Sat Nov 25, 2006 10:05 AM ET
Hamas predicts new uprising if no peace progress
By Alaa Shahine and Nidal al-Mughrabi
CAIRO/GAZA (Reuters) - The militant Islamist group Hamas warned
Israel on Saturday of a third uprising if it failed with the
United States and Europe to make progress toward a Palestinian
state based on 1967 borders.
Hamas leader Khaled Meshaal told a news conference in Cairo
Western powers would have six months to seize on "the historic
chance" to settle the region's longest conflict once a national
unity cabinet is formed between Hamas and rival group Fatah.
But forming the government is subject to talks between the two
groups and faces several obstacles, including obtaining
guarantees to ensure the end of a Western financial ban on the
Palestinian Authority once the cabinet takes power.
Shortly before Meshaal's ultimatum, Palestinian militants fired
rockets into Israel, residents said. Israeli artillery shells
later hit a house and a car in the northern Gaza Strip, wounding
at least two people, hospital officials said.
Israeli forces also killed a Palestinian militant in the strip on
Saturday, and in a separate incident overnight, they shot dead an
unidentified Palestinian while he was approaching the strategic
Karni border crossing.
"We give them six months and the real political horizon will open
up," said Meshaal, in Cairo to discuss efforts to form the unity
government and a possible prisoner exchange with Israel.
If progress is not made, Meshaal said, the Palestinian Authority
could collapse and "the Palestinian people will close all the
political ledgers and come out in a third intifada (uprising)
project and the struggle will be wide open."

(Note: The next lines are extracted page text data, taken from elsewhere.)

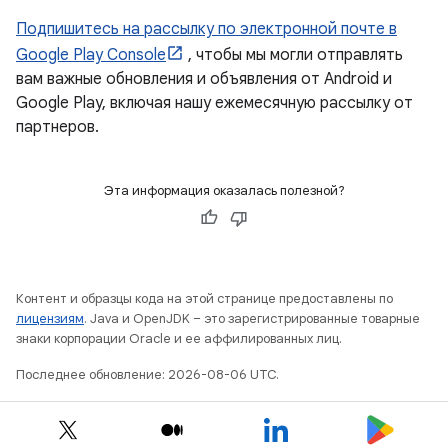
Подпишитесь на рассылку по электронной почте в
Google Play Console
, чтобы мы могли отправлять
вам важные обновления и объявления от Android и
Google Play, включая нашу ежемесячную рассылку от
партнеров.
Эта информация оказалась полезной?
Контент и образцы кода на этой странице предоставлены по
лицензиям
. Java и OpenJDK – это зарегистрированные товарные
знаки корпорации Oracle и ее аффилированных лиц.
Последнее обновление: 2026-08-06 UTC.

Palestinians began an uprising in 2000 in which they carried out
frequent attacks inside Israel. There has been a sharp reduction
in such strikes in the Jewish state since a ceasefire was
declared in early 2005.
Meshaal gave few details of his negotiations in Cairo on a unity
government, seen by Palestinians as a way to end the financial
sanctions imposed after Hamas won the Palestinian parliamentary
elections in January.
One issue delaying the agreement with Fatah, he said, was his
group's rejection to the idea of a cabinet of technocrats based
on competence regardless of their party or factional affiliations
-- an idea meant to keep Hamas at a distance from the levers of
Meshaal also made clear Hamas would not give up its control of
the Palestinian Interior Ministry, which oversees major
Palestinian security services.
Hamas's insistence on controlling the Interior Ministry has
bogged down negotiations between Palestinian President Mahmoud
Abbas of Fatah and Prime Minister Ismail Haniyeh of Hamas.
"(Hamas is) the ruling party... Some people want us to give up
the tools of power. This is injustice," Meshaal said.
Senior Palestinian officials said Abbas had planned to announce
on Saturday he was naming a U.S.-trained academic, Mohammad
Shbair, to replace Haniyeh as prime minister.
But Haniyeh has refused to step aside until a final agreement on
a unity government is reached.
Meshaal said there was progress in negotiations, mediated by
Egypt, to swap hundreds of Palestinian prisoners with an Israeli
soldier, Gilad Shalit, who was captured in a cross-border
operation by Palestinian militants, including members of Hamas,
in June. He blamed Israel for the delay but gave no details.
Israel began an offensive in the Gaza Strip after Shalit's
capture. An estimated 402 Palestinians, about half of them
militants, have been killed since the Gaza offensive began, say
Palestinian hospital officials.
Asked is Shalit was in a good health, Meshaal grinned, telling a
reporter: "He is good and he sends his regards."